Fortunately, it appears that New Horizons woke up in good health, the space agency said. The spacecraft had been reporting its status to Earth, but did not relay information from its sensors and instruments.
“Every status report through this hibernation period was ‘green,’ meaning all was well aboard New Horizons each and every week,” Alice Bowman, the New Horizons mission operations manager at Maryland’s Johns Hopkins Applied Physics Laboratory, said in a statement.
In the coming days, the team will downlink data about the spacecraft’s health and safety.
Then, it will retrieve data from New Horizon’s three science instruments: the Venetia Burney Student Dust Counter that detects space dust, the Pluto particle-detecting Pluto Energetic Particle Spectrometer Science Investigation and the solar wind-measuring Solar Wind at Pluto.
In under a month, the scientific instruments will continue their operations.
“In about three weeks, the spacecraft’s onboard Alice ultraviolet spectrograph will look at the hydrogen gas distribution in the outer heliosphere, while the Solar Wind at Pluto, the Pluto Energetic Particle Spectrometer Science Investigation and the Venetia Burney Student Dust Counter instruments continue their measurements, and the ground team conducts a series of spacecraft and instrument checkouts,” said NASA.
The team is also completing upgrades to software on the ground that will make it easier to maintain New Horizons.

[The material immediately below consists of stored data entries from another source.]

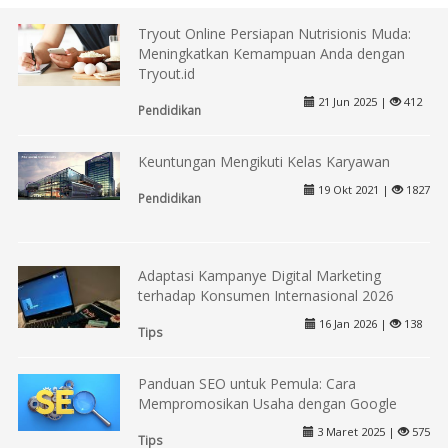
Tryout Online Persiapan Nutrisionis Muda:
Meningkatkan Kemampuan Anda dengan
Tryout.id
21 Jun 2025 |
412
Pendidikan
Keuntungan Mengikuti Kelas Karyawan
19 Okt 2021 |
1827
Pendidikan
Adaptasi Kampanye Digital Marketing
terhadap Konsumen Internasional 2026
16 Jan 2026 |
138
Tips
Panduan SEO untuk Pemula: Cara
Mempromosikan Usaha dengan Google
3 Maret 2025 |
575
Tips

Tests for that software are being conducted now through the end of the year.
New Horizons first launched from earth in January 2006, the fastest launch on record.
The spacecraft was designed to study Pluto, which it did in July 2015. Its second goal was to reach the Kuiper Belt object Arrokoth, the most distant object ever explored up close. That happened in 2019.
During its journey, New Horizons has flown by Jupiter, captured impressive images of its moons and studied the sun’s outer atmosphere known as the heliosphere.
It’s expected to last through the end of the decade, according to the non-profit Planetary Society.